A me è bastato quello che ho visto. So che Sachsenhausen non è stato il lager peggiore, ma eviterò una visita ad Auschwitz perché ho la certezza che avrebbe su di me un effetto maggiormente devastante.
Certamente questi luoghi devono rimanere vivi, pubblicizzati e visitati, proprio perché le vittime della ferocia umana non debbano mai essere dimenticate.
Storie drammatiche, vite spezzate, amori negati , amori mai nati, dignità massacrate.
Come si può torturare un uomo-donna perché il suo pensiero è diverso del mio?
Uccidere un uomo-donna solo perché sfortunato/a, invalidato/a dalla natura?
Uccidere un uomo perché omosessuale? O ebreo? O semplicemente diverso?
Ma come è potuto accadere?
E la Chiesa è rimasta a guardare ed oggi…. La Chiesa chiede di non dimenticare.
Nulla è emblematico e toccante più della poesia di Primo Levi:
'''PER NON DIMENTICARE'''
Voi che vivete sicuri
Nelle vostre tiepide case,
Voi che trovate tornando a sera
Il cibo caldo e visi amici:
Considerate se questo è un uomo
Che lavora nel fango
Che non conosce la pace
Che lotta per mezzo pane
Che muore per un sì o per un no.
Considerate se questa è una donna,
Senza capelli e senza nome
Senza più forza per ricordare
Vuoti gli occhi e freddo il grembo
Come una rana d’inverno.
Meditate che questo è stato:
Vi comando queste parole.
Scolpitele nel vostro cuore
Stando in casa andando per via,
Coricandovi alzandovi;
Ripetetele ai vostri figli.

O vi si sfaccia la casa,
La malattia vi impedisca,
I vostri nati torcano il viso da voi.
Primo Levi

Modalità per raggiungere il Memoriale

Con il treno da BERLINO CENTRO
-Treno regionale RE5 dalla stazione centrale di Berlino ( Berlin- Hbf.)

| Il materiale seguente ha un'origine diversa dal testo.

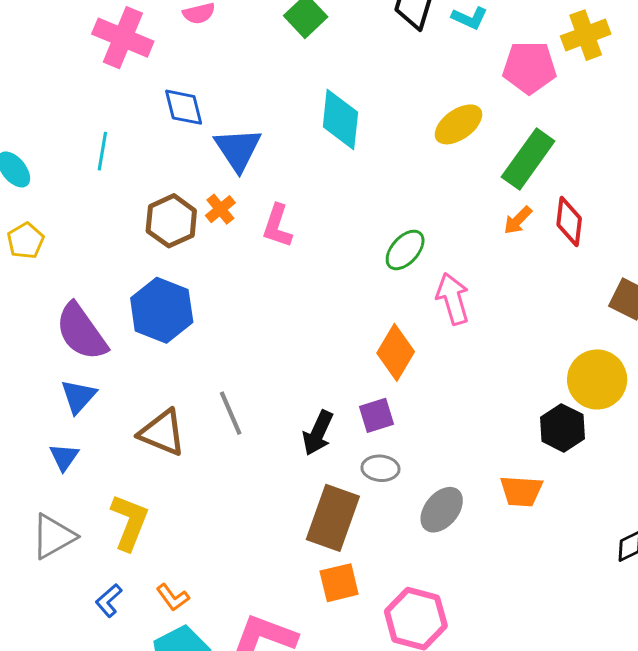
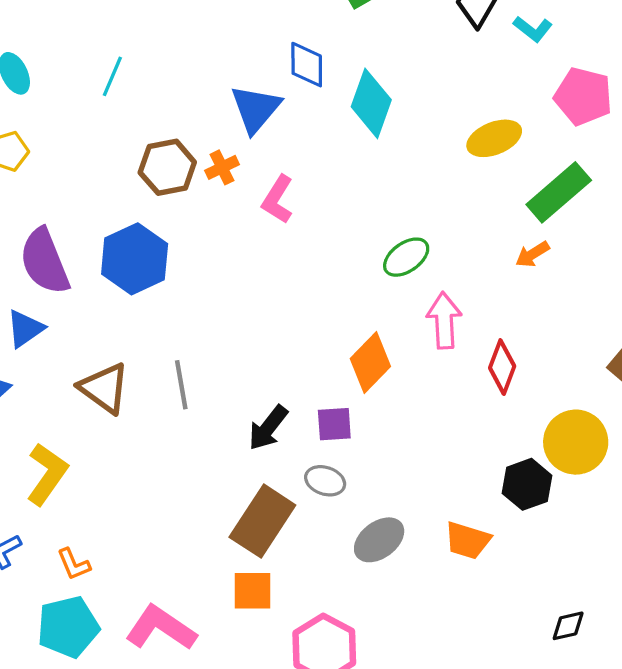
blue diamond: (184, 107) -> (307, 65), moved
red diamond: (569, 221) -> (502, 367), moved

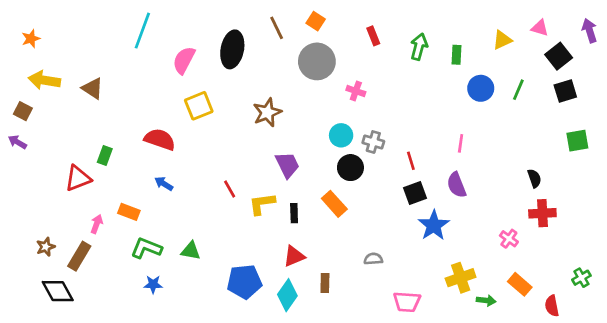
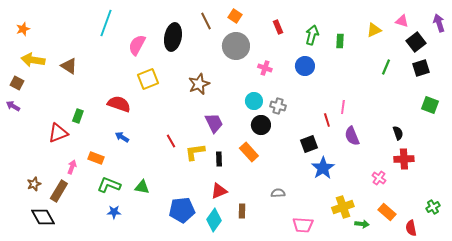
blue circle: (481, 88) -> (305, 66), moved
green square: (577, 141) -> (430, 105), turned 30
red line: (411, 161) -> (327, 120), moved
purple semicircle: (457, 185) -> (352, 136), moved

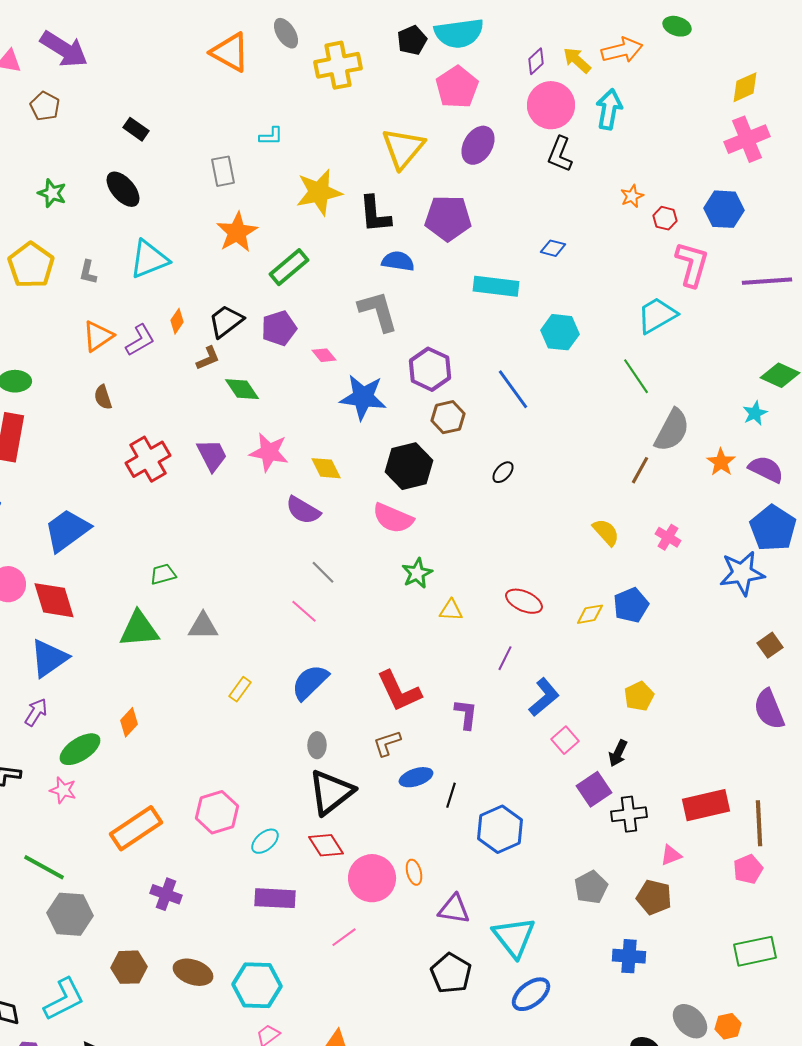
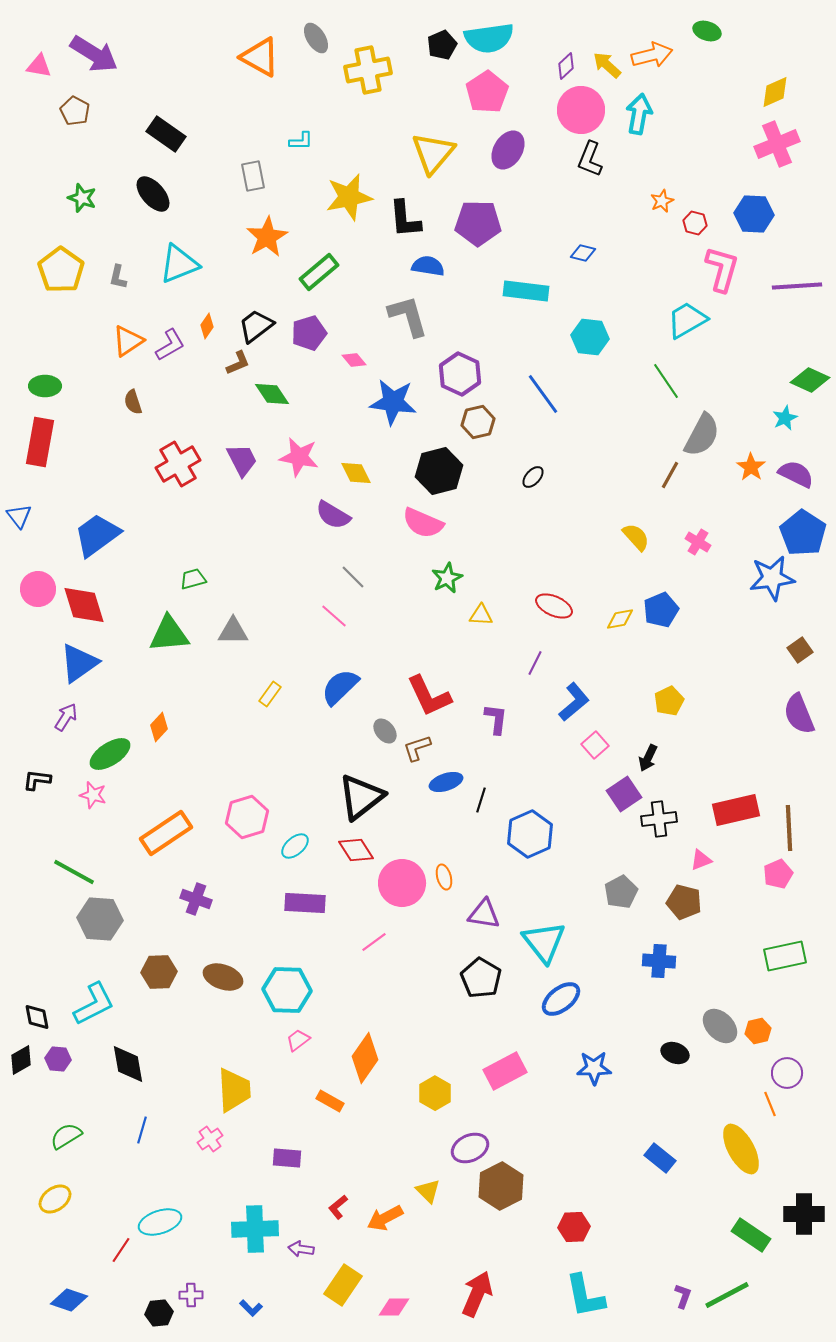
black rectangle: (136, 129) -> (166, 134), size x1.5
gray ellipse: (317, 745) -> (385, 731), moved, turned -40

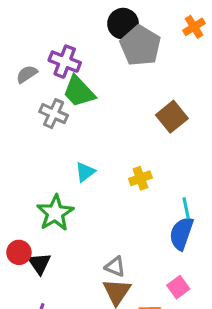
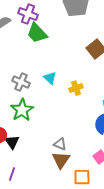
gray cross: (54, 114) -> (21, 82), moved
cyan triangle: (85, 172) -> (50, 78), moved, turned -40

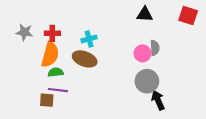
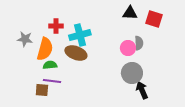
red square: (188, 16) -> (154, 19), moved
gray star: (24, 32) -> (25, 39), moved
red cross: (52, 33) -> (56, 26), moved
cyan cross: (89, 39) -> (80, 35), size x1.5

fino alla stazione di Oranienburg ( durata del viaggio 25 minuti)
- Treno regionale RB 12 da Berlin- Lichtenberg fino alla stazione di Oranienburg ( durata viaggio 30 minuti)

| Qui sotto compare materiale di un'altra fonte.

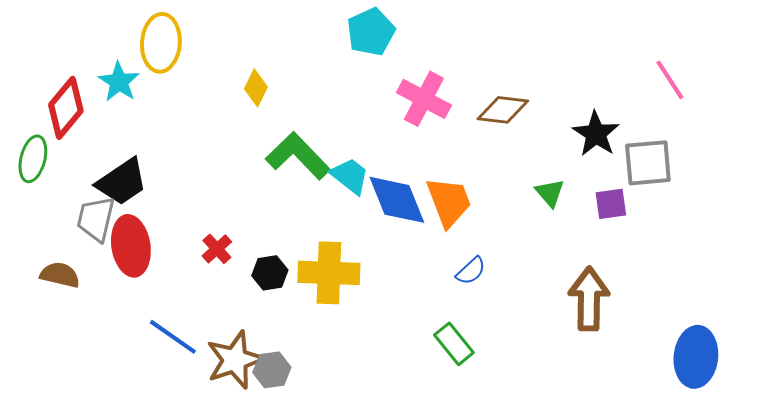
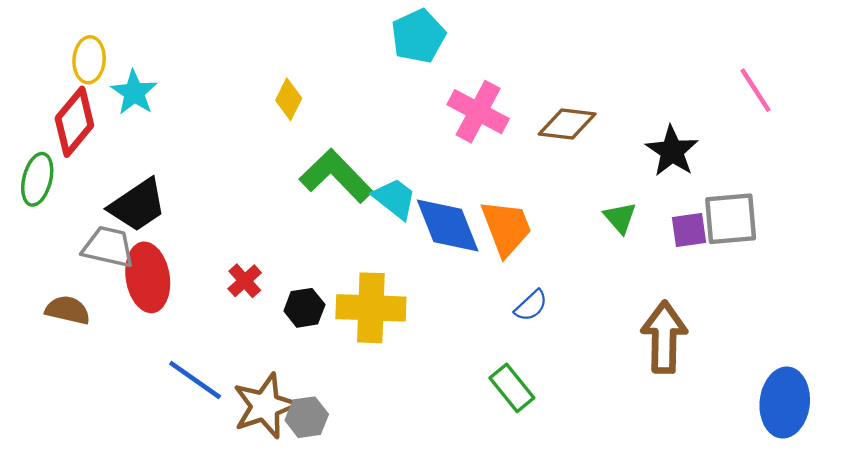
yellow ellipse: (161, 43) -> (89, 60), moved, size x0.7
gray square: (648, 163) -> (731, 219), moved
gray trapezoid: (96, 219) -> (108, 247), turned 90

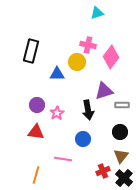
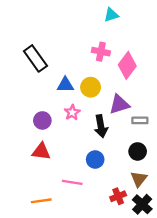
black rectangle: (31, 51) -> (35, 58), turned -50
yellow circle: (77, 62) -> (91, 87), moved
pink star: (57, 113) -> (72, 112), moved
orange line: (36, 175) -> (41, 201), turned 66

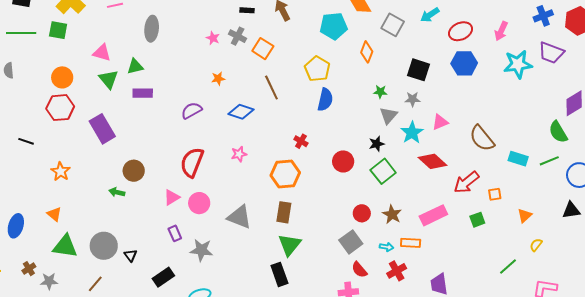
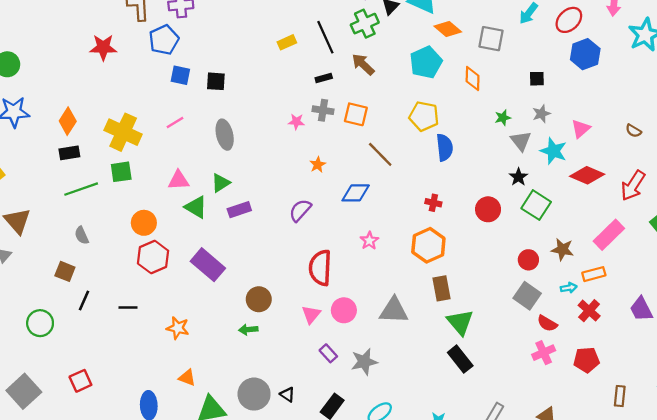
black square: (418, 70) -> (537, 79), size x0.6
brown semicircle: (482, 138) -> (633, 131), size x0.5

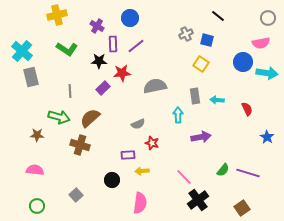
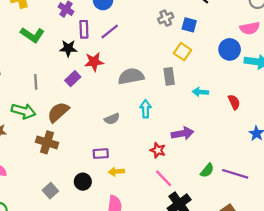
gray rectangle: (195, 96) -> (169, 76), moved
cyan arrow: (178, 115) -> (146, 109), moved
red star: (152, 143) -> (158, 150), moved
gray square: (76, 195) -> (50, 191), moved

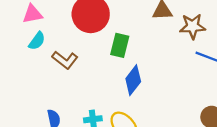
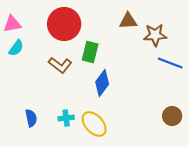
brown L-shape: (65, 60) -> (60, 65), moved

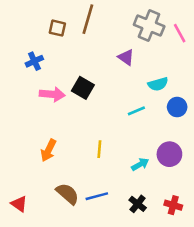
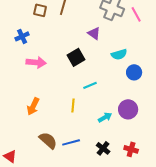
black square: (83, 88) -> (76, 57), moved, turned 30
cyan line: (136, 111) -> (90, 85), moved
red triangle: (19, 204) -> (10, 156), moved

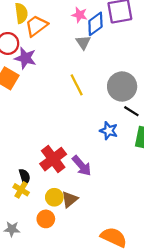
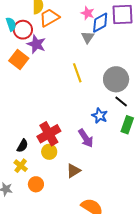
purple arrow: (82, 166) -> (86, 138), moved
black semicircle: (25, 177) -> (22, 146), turned 40
yellow cross: (21, 190) -> (21, 166), moved
yellow circle: (54, 197) -> (49, 152), moved
brown triangle: (70, 199) -> (73, 171), moved

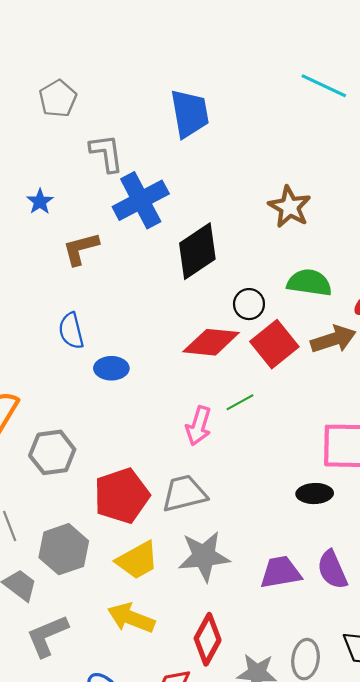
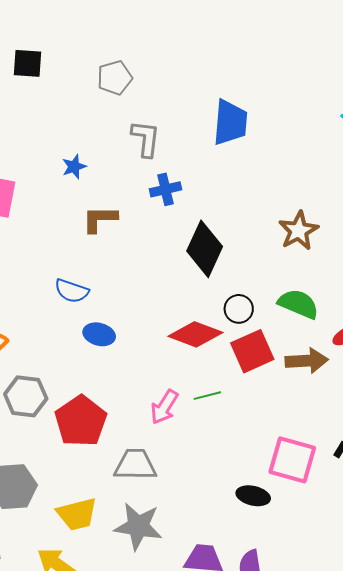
blue cross: (141, 200) -> (165, 189), size x0.6
black diamond: (197, 251) -> (205, 249), turned -46
blue semicircle: (71, 331) -> (72, 291), turned -72
red pentagon: (122, 496) -> (81, 421), moved, turned -30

- Metropolitana sopraelavata ( S-Bahn), linea S1 ( tratto. WANNSEE-ORANIENBURG) fino alla stazione di Oranienburg (durata del viaggio 50 minuti dalla stazione Berlin Friedrichstrasse)
Quindi Autobus 804 oppure proseguire a piedi seguendo le indicazioni dei cartelli.
L'ingresso al memoriale- luogo di lutto è GRATUITO.